I recently drove across France and experienced not one single traffic jam or road closure. The second I arrived back on the UK the heavens opened and the M25 ground to a halt.
Yesterday I was travelling again and an 8 hour journey in the UK took 15. Now, it is a bank holiday weekend but even so this is ridiculous.
Today I wake to the news that BA can’t organise a computer system, and is cancelling flights. Meanwhile the government, which owns the bankrupt rail system in all but name, is questioning whether trains need to supply their passengers with wifi.
Which, given the costs of rail travel undermines the major reason for paying so much, you can relax and work or play on the train.
It all reminds me of the cone hotline and the dog days of John Major’s administration.
Nothing works as it should, lack of investment, lack of money, salami slicing, too few skills and inadequate capacity in a dozen areas.

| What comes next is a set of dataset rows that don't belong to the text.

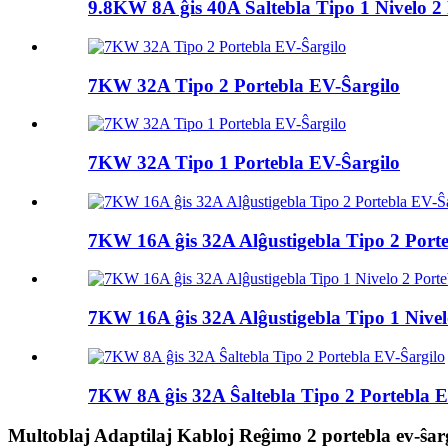
9.8KW 8A ĝis 40A Ŝaltebla Tipo 1 Nivelo 2 
7KW 32A Tipo 2 Portebla EV-Ŝargilo
7KW 32A Tipo 1 Portebla EV-Ŝargilo
7KW 16A ĝis 32A Alĝustigebla Tipo 2 Port
7KW 16A ĝis 32A Alĝustigebla Tipo 1 Nivelo
7KW 8A ĝis 32A Ŝaltebla Tipo 2 Portebla E
Multoblaj Adaptilaj Kabloj Reĝimo 2 portebla ev-ŝar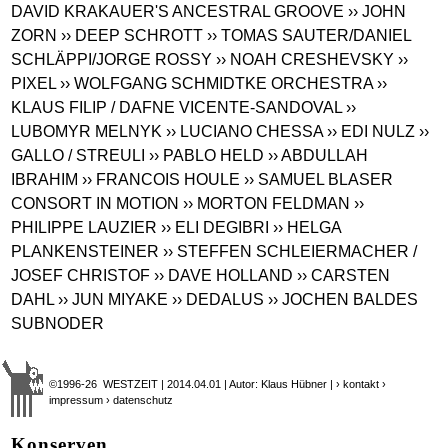
DAVID KRAKAUER'S ANCESTRAL GROOVE
›› JOHN
ZORN
›› DEEP SCHROTT
›› TOMAS SAUTER/DANIEL
SCHLÄPPI/JORGE ROSSY
›› NOAH CRESHEVSKY
››
PIXEL
›› WOLFGANG SCHMIDTKE ORCHESTRA
››
KLAUS FILIP / DAFNE VICENTE-SANDOVAL
››
LUBOMYR MELNYK
›› LUCIANO CHESSA
›› EDI NULZ
››
GALLO / STREULI
›› PABLO HELD
›› ABDULLAH
IBRAHIM
›› FRANCOIS HOULE
›› SAMUEL BLASER
CONSORT IN MOTION
›› MORTON FELDMAN
››
PHILIPPE LAUZIER
›› ELI DEGIBRI
›› HELGA
PLANKENSTEINER
›› STEFFEN SCHLEIERMACHER /
JOSEF CHRISTOF
›› DAVE HOLLAND
›› CARSTEN
DAHL
›› JUN MIYAKE
›› DEDALUS
›› JOCHEN BALDES
SUBNODER
©1996-26 WESTZEIT | 2014.04.01 | Autor: Klaus Hübner |
› kontakt
›
impressum
› datenschutz
Konserven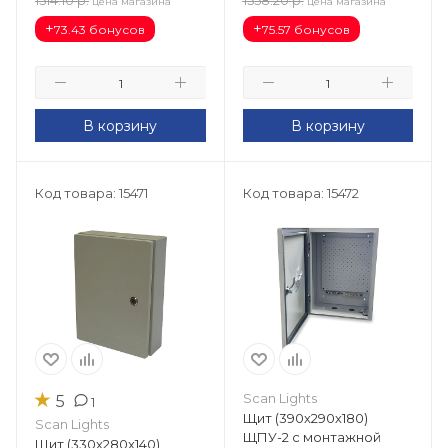
1514.10
р.
1558.20
р.
цена магазина
цена магазина
+
+
73.43 бонусов
75.57 бонусов
В корзину
В корзину
Код товара: 15471
Код товара: 15472
★
Scan Lights
5
1
Щит (390х290х180)
Scan Lights
ЩПУ-2 с монтажной
Щит (330х280х140)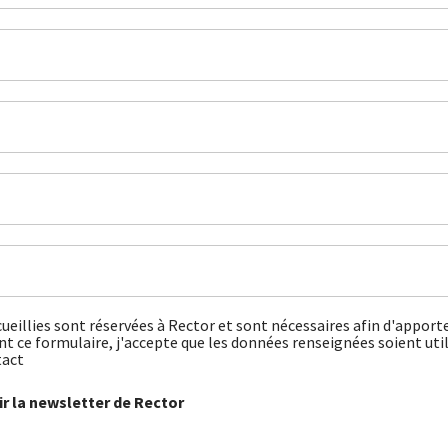
ueillies sont réservées à Rector et sont nécessaires afin d'apport
 ce formulaire, j'accepte que les données renseignées soient util
tact
r la newsletter de Rector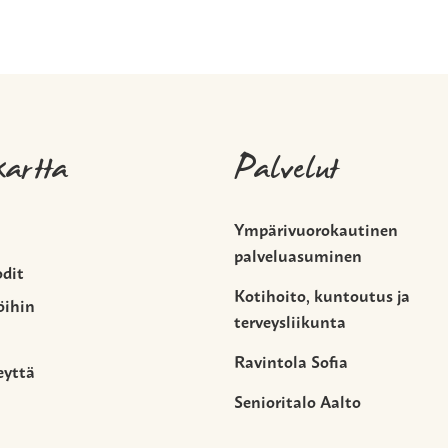
kartta
Palvelut
Ympärivuorokautinen
palveluasuminen
odit
Kotihoito, kuntoutus ja
öihin
terveysliikunta
Ravintola Sofia
eyttä
Senioritalo Aalto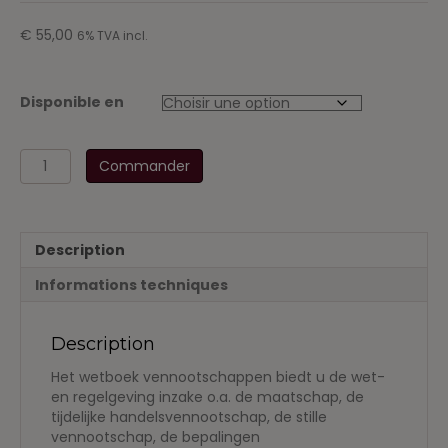
€
55,00
6% TVA incl.
Disponible en
quantité
Commander
de
Vennootschappen
2017-
2018
Description
Informations techniques
Description
Het wetboek vennootschappen biedt u de wet-
en regelgeving inzake o.a. de maatschap, de
tijdelijke handelsvennootschap, de stille
vennootschap, de bepalingen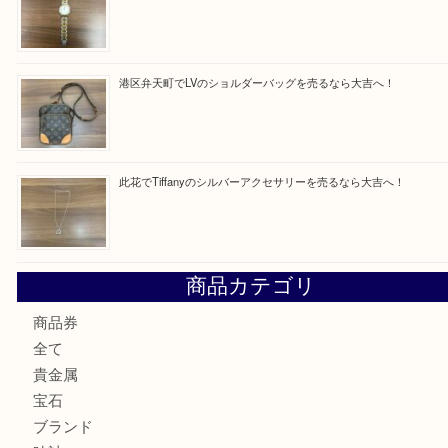
最近の投稿
朝潮橋でMCMのミニボストンを売るなら大吉へ！
西区九条でLVのポーチを売るなら大吉へ！
大阪市港区でHERMESの腕時計を売るなら大吉へ！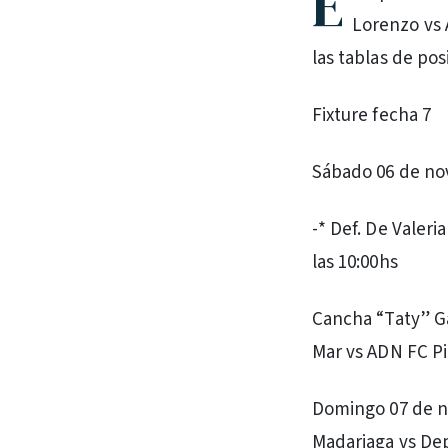
E
Lorenzo vs A
las tablas de pos
Fixture fecha 7
Sábado 06 de nov
-* Def. De Valeri
las 10:00hs
Cancha “Taty” Ga
Mar vs ADN FC Pin
Domingo 07 de no
Madariaga vs Dep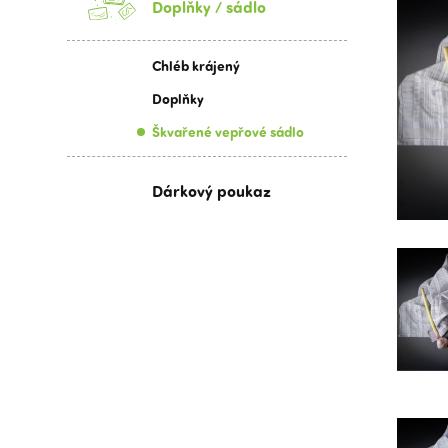
Doplňky / sádlo
Chléb krájený
Doplňky
Škvařené vepřové sádlo
Dárkový poukaz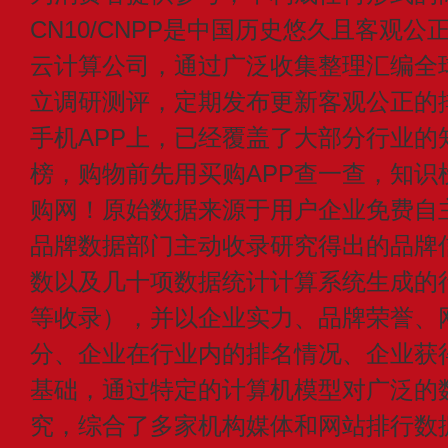
CN10/CNPP是中国历史悠久且客观公
云计算公司，通过广泛收集整理汇编全
立调研测评，定期发布更新客观公正的
手机APP上，已经覆盖了大部分行业的
榜，购物前先用买购APP查一查，知识
购网！原始数据来源于用户企业免费自主申
品牌数据部门主动收录研究得出的品牌
数以及几十项数据统计计算系统生成的
等收录），并以企业实力、品牌荣誉、
分、企业在行业内的排名情况、企业获
基础，通过特定的计算机模型对广泛的
究，综合了多家机构媒体和网站排行数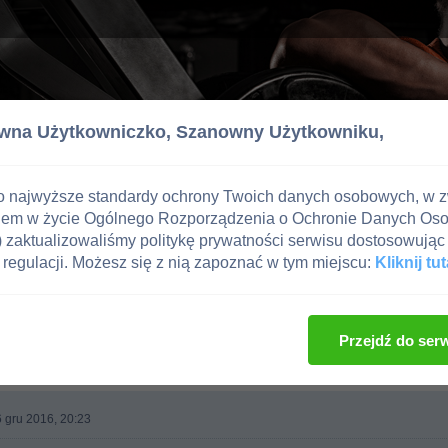
wna Użytkowniczko,
Szanowny Użytkowniku,
o najwyższe standardy ochrony Twoich danych osobowych, w 
iem w życie Ogólnego Rozporządzenia o Ochronie Danych Os
zaktualizowaliśmy politykę prywatności serwisu dostosowując 
regulacji. Możesz się z nią zapoznać w tym miejscu:
Kliknij tut
i i suplementy
...
Przejdź do ser
6 gru 2016, 20:23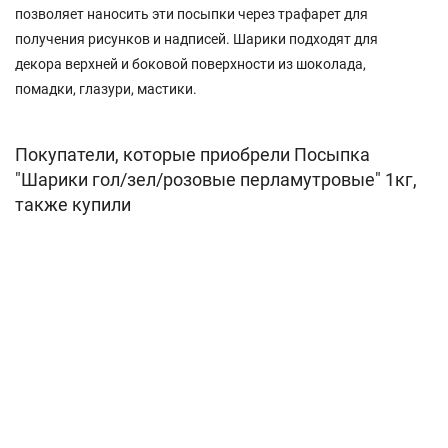
позволяет наносить эти посыпки через трафарет для
получения рисунков и надписей. Шарики подходят для
декора верхней и боковой поверхности из шоколада,
помадки, глазури, мастики.
Покупатели, которые приобрели Посыпка
"Шарики гол/зел/розовые перламутровые" 1кг,
также купили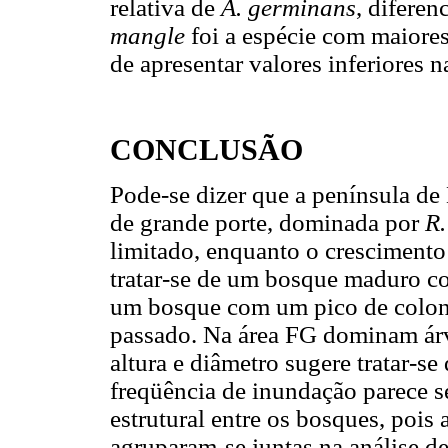
relativa de
A. germinans
, diferen
mangle
foi a espécie com maiores
de apresentar valores inferiores 
CONCLUSÃO
Pode-se dizer que a península d
de grande porte, dominada por
R.
limitado, enquanto o cresciment
tratar-se de um bosque maduro c
um bosque com um pico de colon
passado. Na área FG dominam árvo
altura e diâmetro sugere tratar-s
freqüência de inundação parece s
estrutural entre os bosques, pois
agruparam-se juntas na análise d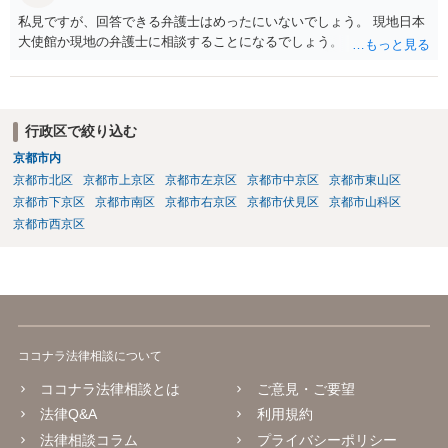
私見ですが、回答できる弁護士はめったにいないでしょう。 現地日本
大使館か現地の弁護士に相談することになるでしょう。
行政区で絞り込む
京都市内
京都市北区
京都市上京区
京都市左京区
京都市中京区
京都市東山区
京都市下京区
京都市南区
京都市右京区
京都市伏見区
京都市山科区
京都市西京区
ココナラ法律相談について
ココナラ法律相談とは
ご意見・ご要望
法律Q&A
利用規約
法律相談コラム
プライバシーポリシー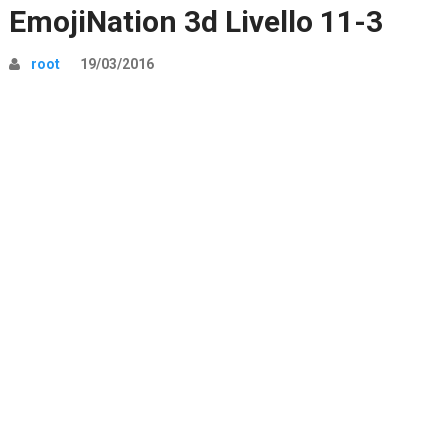
EmojiNation 3d Livello 11-3
root
19/03/2016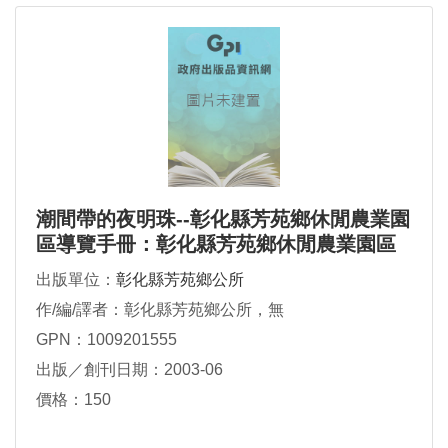
潮間帶的夜明珠--彰化縣芳苑鄉休閒農業園
區導覽手冊：彰化縣芳苑鄉休閒農業園區
導覽手冊
出版單位：
彰化縣芳苑鄉公所
作/編/譯者：彰化縣芳苑鄉公所，無
GPN：1009201555
出版／創刊日期：2003-06
價格：150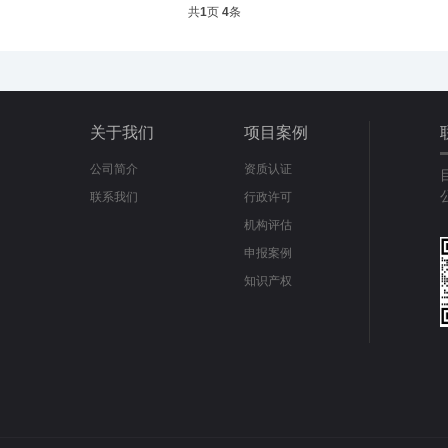
共
1
页
4
条
关于我们
项目案例
公司简介
资质认证
联系我们
行政许可
机构评估
申报案例
知识产权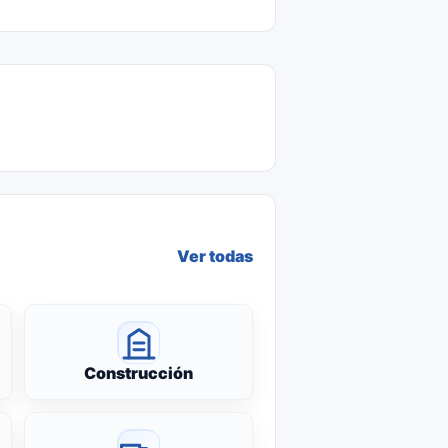
Ver todas
Construcción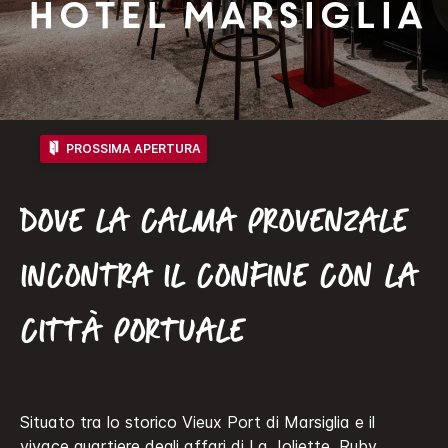
Hotel Marsiglia
PROSSIMA APERTURA
DOVE LA CALMA PROVENZALE
INCONTRA IL CONFINE CON LA
CITTÀ PORTUALE
Situato tra lo storico Vieux Port di Marsiglia e il
vivace quartiere degli affari di La Joliette, Ruby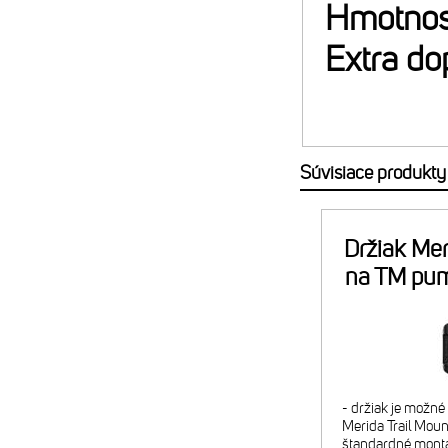
Hmotnos
Extra do
Súvisiace produkty
Držiak Mer
na TM pu
- držiak je možn
Merida Trail Mount
štandardné montá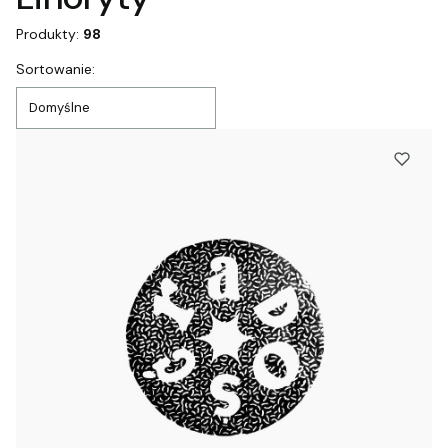
Produkty:
98
Lista produktów
Sortowanie:
Domyślne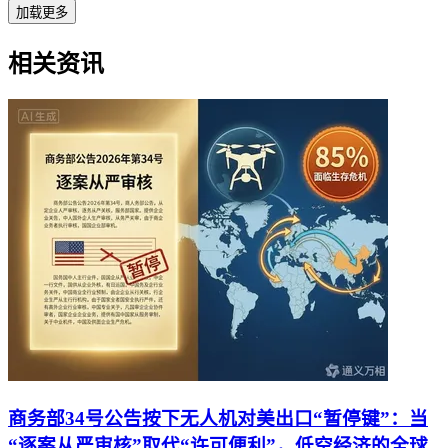
加载更多
相关资讯
商务部34号公告按下无人机对美出口“暂停键”：当
“逐案从严审核”取代“许可便利”，低空经济的全球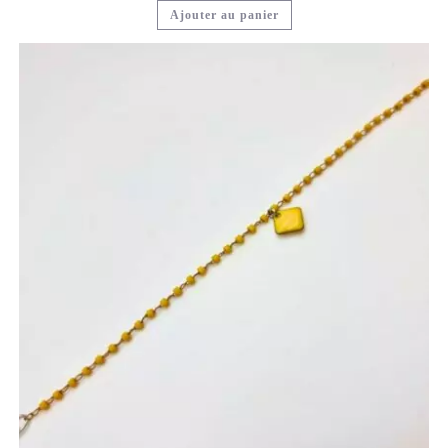
Ajouter au panier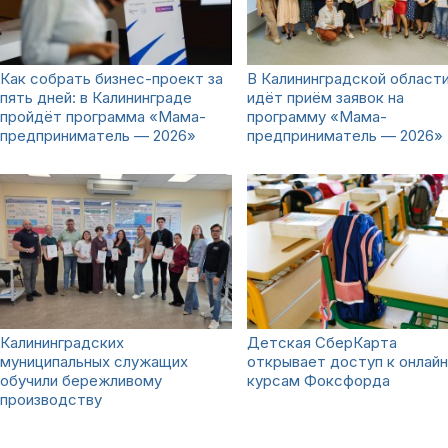
Как собрать бизнес-проект за
В Калининградской област
пять дней: в Калининграде
идёт приём заявок на
пройдёт программа «Мама-
программу «Мама-
предприниматель — 2026»
предприниматель — 2026»
Калининградских
Детская СберКарта
муниципальных служащих
открывает доступ к онлайн
обучили бережливому
курсам Фоксфорда
производству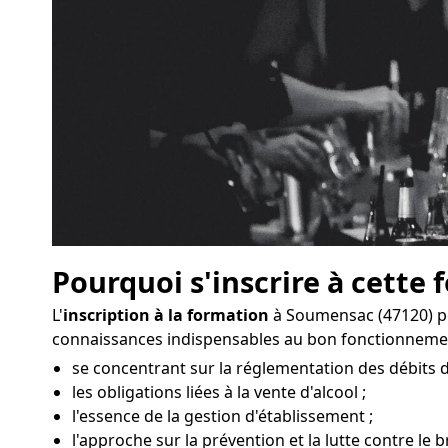
Pourquoi s'inscrire à cette 
L'
inscription à la formation
à Soumensac (47120) pe
connaissances indispensables au bon fonctionnemen
se concentrant sur la réglementation des débits
les obligations liées à la vente d'alcool ;
l'essence de la gestion d'établissement ;
l'approche sur la prévention et la lutte contre le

Just think about a simple example.
If there are hour long queues every day to get over the Dartford crossing, this is not just an annoying fact of life. There is something wrong with the Dartford crossing that is costing every driver, delaying every delivery, reducing productivity and damaging the economy.
Almost 1/3 of the productivity gap between the UK and France is due to a lack of infrastructure.
It is really that simple.
Economics, trade and Brexit, not necessarily in that order but the dog always comes first.
I'm not sure that you're comparing like with like. France is more than 2.5 times the size of the UK and the populations are similar meaning UK population density is much greater. Furthermore, when you returned from France, you arrived in the area of the UK (the Southeast) with the highest population density. A more nuanced comparison would be a journey from Orly to CdeG to Versailles.